Tran Tan Vinh
For the many ethnic groups dwelling in the vast Truong Son Range, sticky rice cakes are more than simple food – they are gifts rich in human meaning. Thoughtfully made and delicately fragrant, the cakes are offered to honored guests and given to close kin as tokens of affection. Most importantly, they serve as offerings to deities and ancestors during communal festivals such as harvest prayers, new rice celebrations, and weddings.
Buffalo horn cakes
True to its name, this cake – shaped like a buffalo horn – is called banh cuot or a cuot by the Co Tu people. It is wrapped in dot leaves (a type of wild foliage), tied with bamboo strips, and made from upland sticky rice. Locals climb the mountains to find large, intact dot leaves, which are picked, washed, and kept moist. The cook cuts a dot leaf, pours rice into it, bends the leaf’s tip to form a sharp point, and secures this wrapped parcel with bamboo ties. Two buffalo horn cakes are tied together and soaked in cold water to soften the sticky rice. The water must come from a clear upstream mountain spring to give the cake its symbolic purity. After steaming, the dot leaf is peeled back to reveal a soft green hue. The cooked rice is fragrant, infused with the leaf’s fresh scent. If left uneaten for too long, the cake hardens but can be grilled over glowing coals. Upon grilling, the outer layer turns crisp while the inside remains tender and aromatic.
Full-moon-shaped cakes
Round, full-moon–shaped cakes made from pounded sticky rice and black sesame are common among the Co Tu, Ta Oi, Bru–Van Kieu, and Pa Co. The Co Tu call their version a zuh, while the Van Kieu call it a deep man. At festivals – ancestor worship, weddings, harvest celebrations, and the Lunar New Year – a yoh cake is always present. The ingredients are sticky rice, black sesame, and rock salt, but the process is meticulous. Only strong women have the stamina to wield the pestle and pound the sticky rice.

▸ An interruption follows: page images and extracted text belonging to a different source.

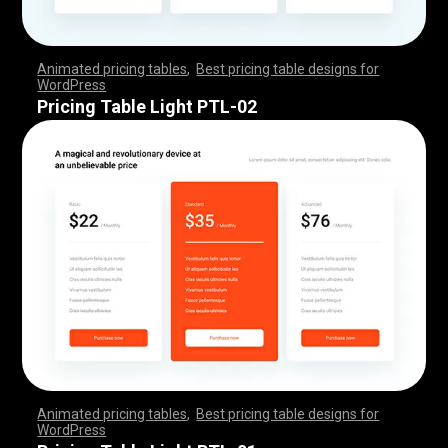
Animated pricing tables
,
Best pricing table designs for
WordPress
,
,
,
,
,
,
,
,
,
,
,
,
,
,
,
,
,
,
,
,
,
,
,
,
,
,
,
,
,
,
,
,
,
,
,
,
,
,
,
,
,
,
,
,
,
,
,
,
,
,
,
,
,
,
,
,
,
,
,
,
,
,
,
,
,
,
,
,
,
,
,
,
,
,
,
,
,
,
,
,
,
,
,
,
,
,
,
,
,
,
,
,
,
,
,
,
,
,
,
,
,
,
,
,
,
,
,
,
,
,
,
,
,
,
,
,
,
,
,
,
,
,
,
,
,
,
,
,
,
,
,
,
Pricing Table Light PTL-02
Animated pricing tables
,
Best pricing table designs for
WordPress
,
,
,
,
,
,
,
,
,
,
,
,
,
,
,
,
,
,
,
,
,
,
,
,
,
,
,
,
,
,
,
,
,
,
,
,
,
,
,
,
,
,
,
,
,
,
,
,
,
,
,
,
,
,
,
,
,
,
,
,
,
,
,
,
,
,
,
,
,
,
,
,
,
,
,
,
,
,
,
,
,
,
,
,
,
,
,
,
,
,
,
,
,
,
,
,
,
,
,
,
,
,
,
,
,
,
,
,
,
,
,
,
,
,
,
,
,
,
,
,
,
,
,
,
,
,
,
,
,
,
,
,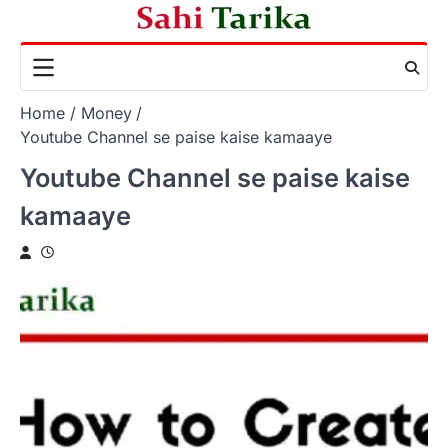
Skip
to
content
Home
Money
Youtube Channel se paise kaise kamaaye
Youtube Channel se paise kaise
kamaaye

The rice is washed, drained, and steamed over a charcoal fire. Black sesame seeds are mixed with salt and dry-roasted until fragrant. After the sticky rice is cooked, it is placed in a mortar and pounded while the ground sesame is gradually added. To ensure the cake is smooth and chewy, the pounding must be constant and steady. When the pulverized rice grains and sesame have formed a dark paste, the mixture is spread by hand onto a bronze, aluminum, or bamboo tray and molded into a round, full shape like the moon. A small bamboo knife is used to cut it into pieces. Best eaten fresh, a yoh is chewy with the sweetness of upland sticky rice and the gentle aroma of black sesame. Locals often take a few pieces as sustenance when heading into the forest or fields.
Cakes of love
These fragrant sticky rice cakes are indispensable offerings and essential for wedding ceremonies among many ethnic groups. For those in the Co Tuic language group, a cuot is known as the cake of love, always present at traditional weddings. According to Co Tu customs, only the bride’s family prepares a cuot to serve to guests and present as gifts to the groom’s family. Among the Van Kieu, the bride’s family must bring a yoh cakes and xan (dresses) to the groom’s house for the ceremony to send their daughter to her new home.
This cake is always prepared in pairs: the larger represents the man, the smaller the woman. During the wedding ceremony, the bride and groom share the cakes to symbolize their union as husband and wife.
Made from simple ingredients yet rich in meaning, these fragrant, chewy sticky rice cakes have become a distinctive element of the culinary culture of the ethnic groups living in the majestic Truong Son Range.